Lucie : Je connaissais L’Histoire sans fin de nom, mais je ne l’ai ni lu, ni vu l’adaptation. Cela me semble être son œuvre la plus connue en France.
Cela dit, suite à tes conseils et à la lecture de Momo, je l’ai acheté et je compte bien m’y plonger bientôt !

Isabelle : Pourquoi lire ce roman paru en 1973 en 2020 ?

Lucie : Ce roman est d’une perspicacité incroyable sur notre rapport au temps et ce que nous choisissons d’en faire. En réalité, le fait qu’il ait été écrit il y a près de cinquante ans m’a poussée à me demander si cette espèce de fuite en avant, de frénésie dans laquelle nous vivons est finalement si récente. J’ai vraiment eu le sentiment que ce roman avait été écrit par un de nos contemporains. Cela en dit long sur le talent et la justesse de Michael Ende !

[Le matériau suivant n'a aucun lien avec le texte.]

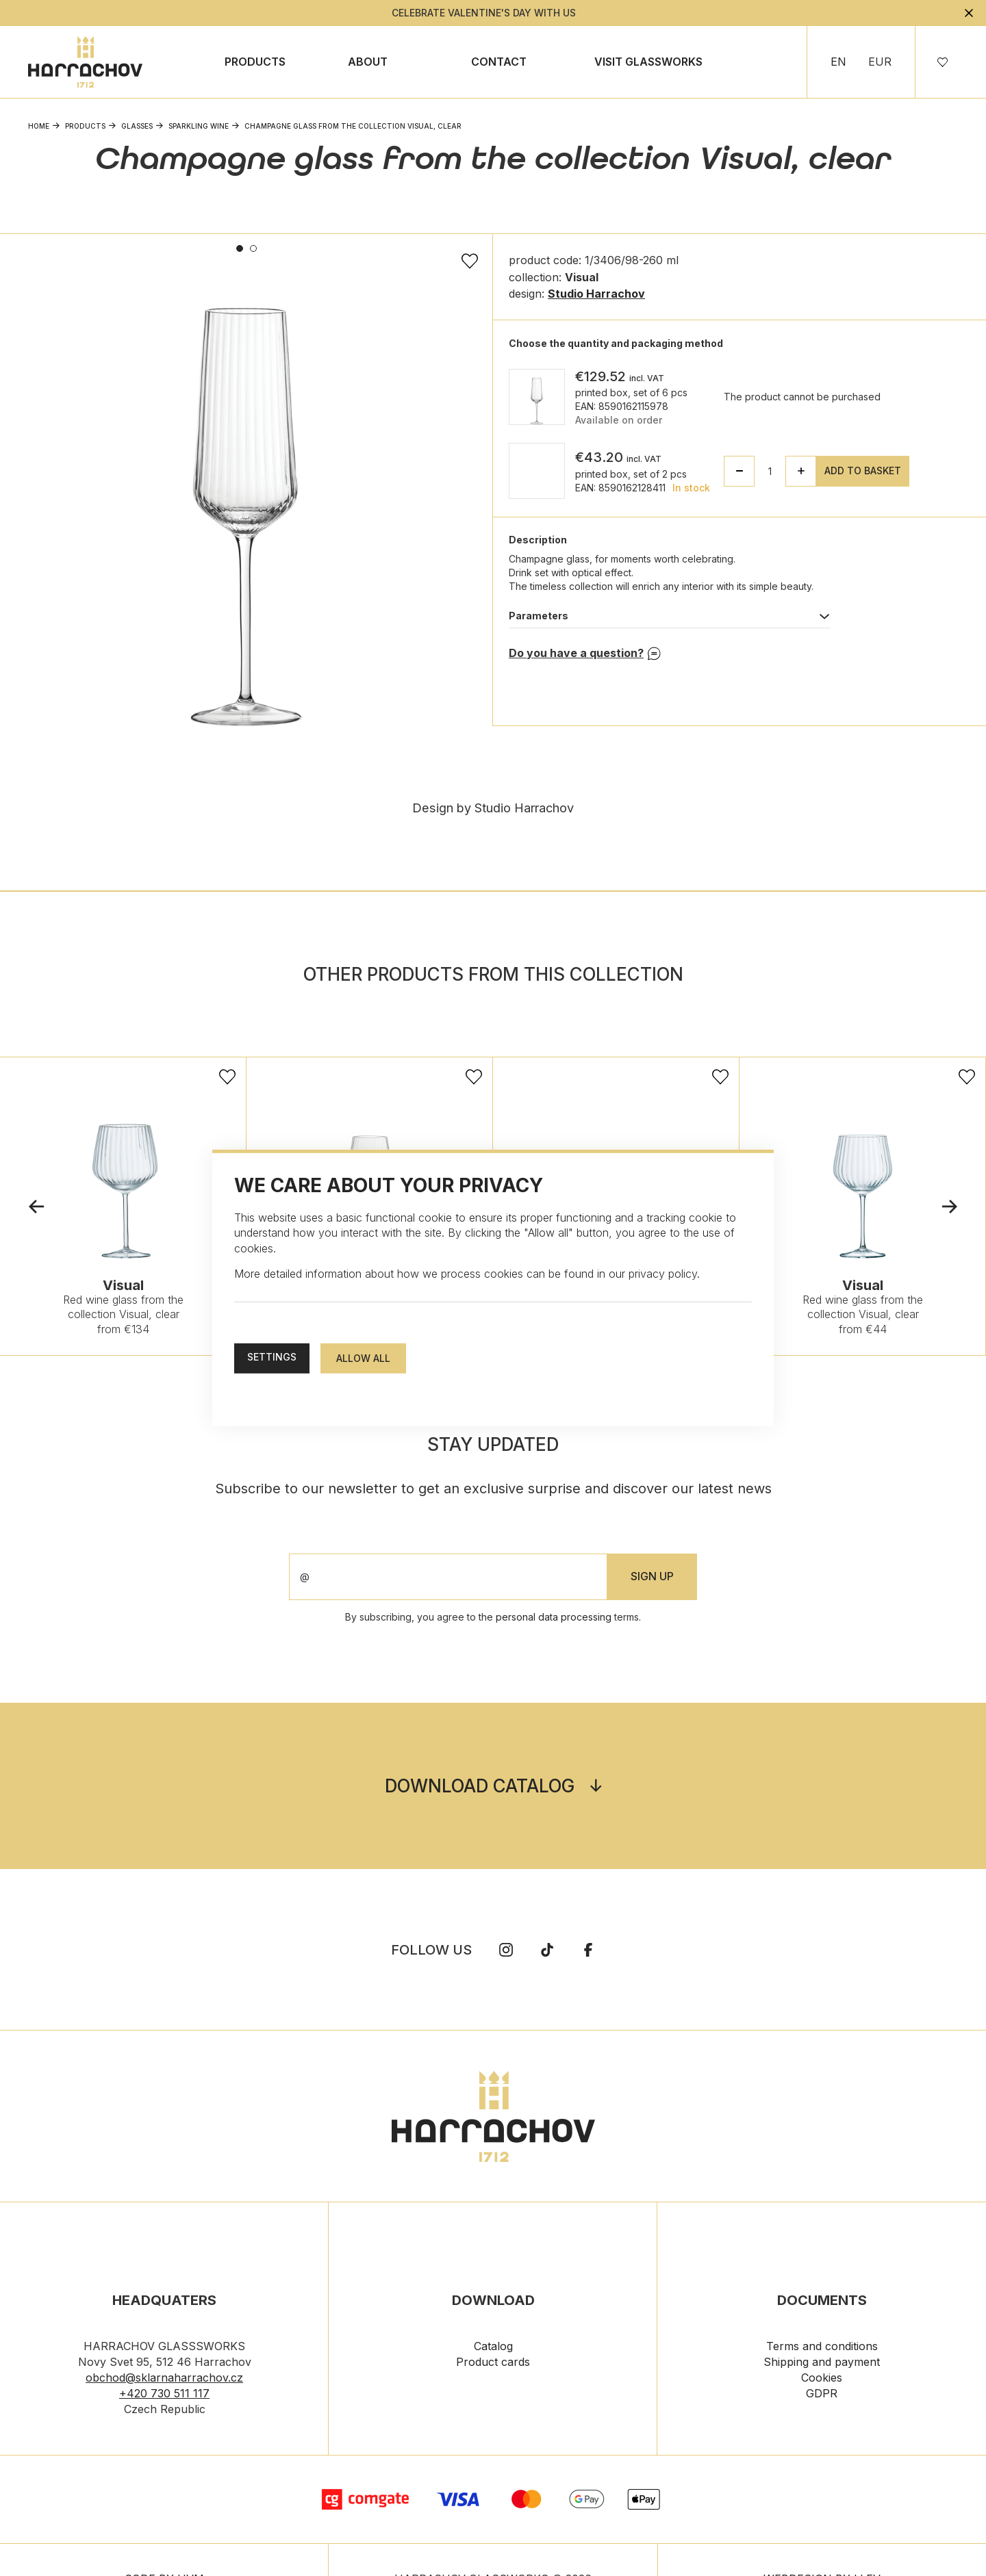  I want to click on Visit Glassworks, so click(648, 61).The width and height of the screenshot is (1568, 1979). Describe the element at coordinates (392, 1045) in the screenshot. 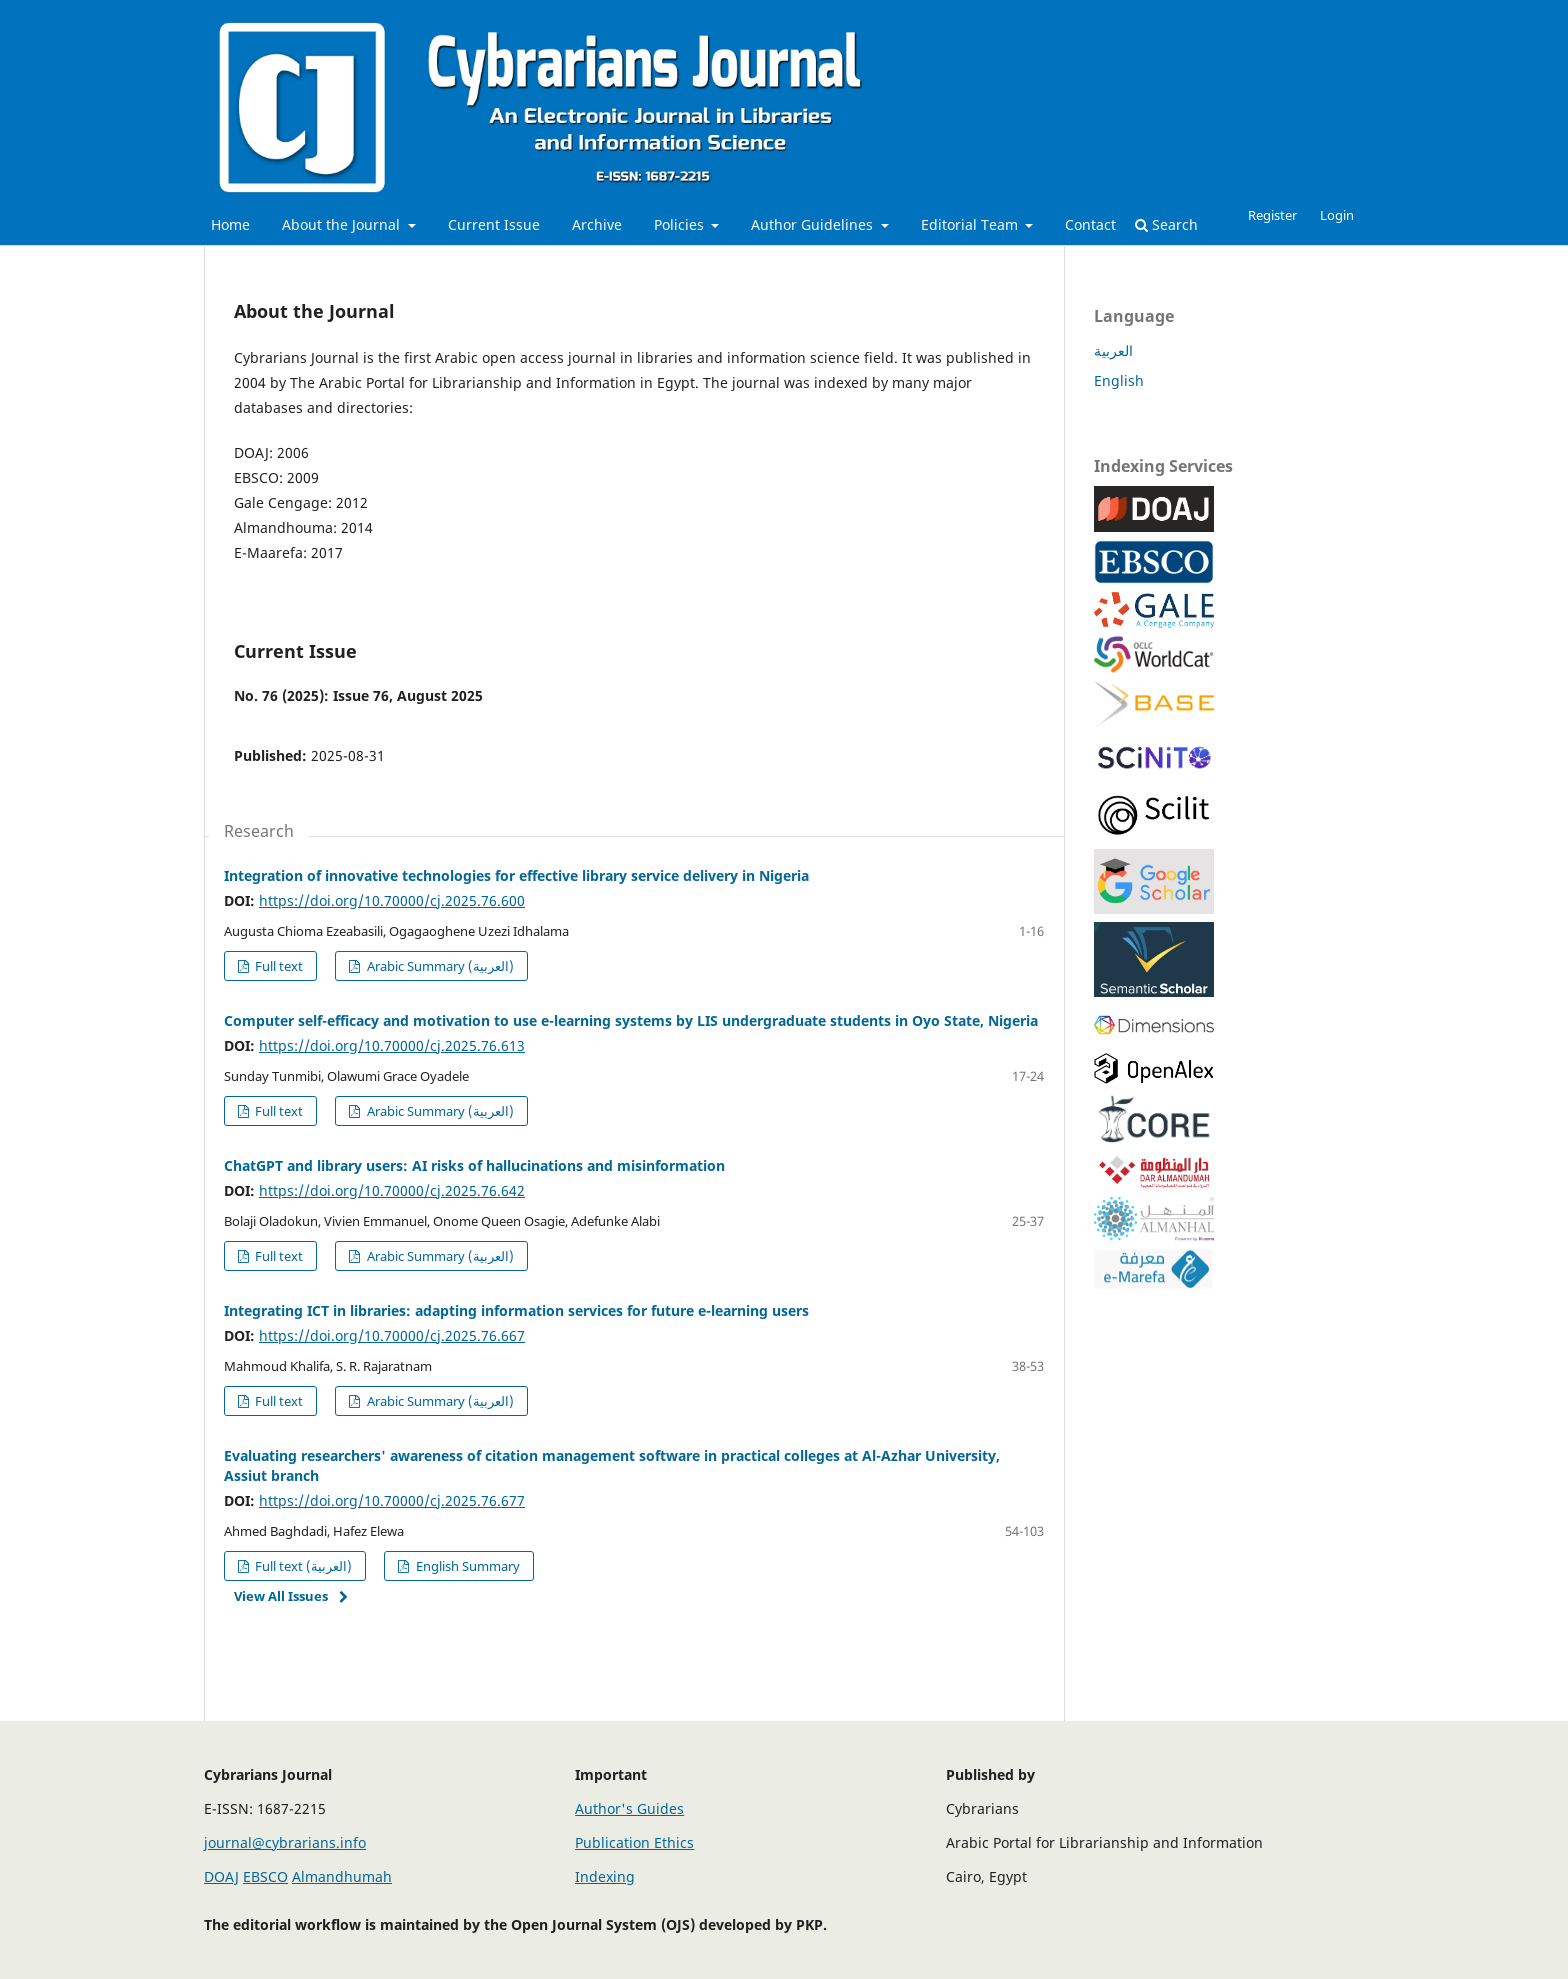

I see `https://doi.org/10.70000/cj.2025.76.613` at that location.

Isabelle : Tout à fait d’accord avec toi. C’est vraiment bluffant de voir à quel point cette histoire est prémonitoire des évolutions de notre société, y compris les plus récentes. Je vois là une caractéristique des « classiques » de la littérature dont la pertinence résiste aux décennies qui passent parce qu’ils ont quelque chose d’universel. Michael Ende a vraiment, je trouve, un talent pour imaginer des contes philosophiques auxquels il insuffle une bonne dose d’aventures et de péripéties.

Lucie : Tu as parfaitement raison, cette résonance à travers le temps est vraiment la marque des classiques. Nous nous étions déjà fait la remarque à propos de L’étrange cas du docteur Jekyll et de Mister Hyde, il me semble.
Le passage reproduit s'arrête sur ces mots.